[Provided entries — start]

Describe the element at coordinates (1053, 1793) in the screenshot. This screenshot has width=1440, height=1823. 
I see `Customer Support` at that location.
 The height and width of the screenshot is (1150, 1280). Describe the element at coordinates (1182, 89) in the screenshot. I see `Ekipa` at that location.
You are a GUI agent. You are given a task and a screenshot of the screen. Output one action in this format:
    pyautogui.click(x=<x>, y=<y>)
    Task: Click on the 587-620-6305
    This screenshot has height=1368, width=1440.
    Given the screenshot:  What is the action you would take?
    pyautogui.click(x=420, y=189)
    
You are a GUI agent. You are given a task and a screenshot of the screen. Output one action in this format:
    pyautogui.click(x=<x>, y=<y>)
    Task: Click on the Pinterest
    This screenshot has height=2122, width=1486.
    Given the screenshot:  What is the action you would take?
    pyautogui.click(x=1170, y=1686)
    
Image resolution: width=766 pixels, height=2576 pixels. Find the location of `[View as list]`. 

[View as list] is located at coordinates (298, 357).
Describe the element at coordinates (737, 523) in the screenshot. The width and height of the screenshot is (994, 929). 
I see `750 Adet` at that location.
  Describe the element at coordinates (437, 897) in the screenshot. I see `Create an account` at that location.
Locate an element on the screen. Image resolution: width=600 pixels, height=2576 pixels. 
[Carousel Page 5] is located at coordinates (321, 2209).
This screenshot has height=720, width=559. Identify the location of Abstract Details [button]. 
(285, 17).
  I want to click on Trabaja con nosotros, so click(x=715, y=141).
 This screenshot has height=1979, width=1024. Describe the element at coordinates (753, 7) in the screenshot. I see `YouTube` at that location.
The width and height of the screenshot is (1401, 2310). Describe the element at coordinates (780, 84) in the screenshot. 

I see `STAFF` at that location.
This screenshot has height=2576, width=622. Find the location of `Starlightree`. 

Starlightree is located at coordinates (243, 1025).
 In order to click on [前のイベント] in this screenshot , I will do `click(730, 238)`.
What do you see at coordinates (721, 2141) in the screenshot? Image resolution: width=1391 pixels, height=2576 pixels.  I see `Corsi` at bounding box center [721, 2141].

[Provided entries — finish]

■ **Directions for this task**:
Reproduce the records above in full and with exact wording.

■ **Solution to this exercise**:
Describe the element at coordinates (1053, 1793) in the screenshot. This screenshot has width=1440, height=1823. 
I see `Customer Support` at that location.
 The height and width of the screenshot is (1150, 1280). Describe the element at coordinates (1182, 89) in the screenshot. I see `Ekipa` at that location.
You are a GUI agent. You are given a task and a screenshot of the screen. Output one action in this format:
    pyautogui.click(x=<x>, y=<y>)
    Task: Click on the 587-620-6305
    This screenshot has height=1368, width=1440.
    Given the screenshot:  What is the action you would take?
    pyautogui.click(x=420, y=189)
    
You are a GUI agent. You are given a task and a screenshot of the screen. Output one action in this format:
    pyautogui.click(x=<x>, y=<y>)
    Task: Click on the Pinterest
    This screenshot has height=2122, width=1486.
    Given the screenshot:  What is the action you would take?
    pyautogui.click(x=1170, y=1686)
    
Image resolution: width=766 pixels, height=2576 pixels. Find the location of `[View as list]`. 

[View as list] is located at coordinates (298, 357).
Describe the element at coordinates (737, 523) in the screenshot. The width and height of the screenshot is (994, 929). 
I see `750 Adet` at that location.
  Describe the element at coordinates (437, 897) in the screenshot. I see `Create an account` at that location.
Locate an element on the screen. Image resolution: width=600 pixels, height=2576 pixels. 
[Carousel Page 5] is located at coordinates (321, 2209).
This screenshot has height=720, width=559. Identify the location of Abstract Details [button]. 
(285, 17).
  I want to click on Trabaja con nosotros, so click(x=715, y=141).
 This screenshot has height=1979, width=1024. Describe the element at coordinates (753, 7) in the screenshot. I see `YouTube` at that location.
The width and height of the screenshot is (1401, 2310). Describe the element at coordinates (780, 84) in the screenshot. 

I see `STAFF` at that location.
This screenshot has height=2576, width=622. Find the location of `Starlightree`. 

Starlightree is located at coordinates (243, 1025).
 In order to click on [前のイベント] in this screenshot , I will do `click(730, 238)`.
What do you see at coordinates (721, 2141) in the screenshot? Image resolution: width=1391 pixels, height=2576 pixels.  I see `Corsi` at bounding box center [721, 2141].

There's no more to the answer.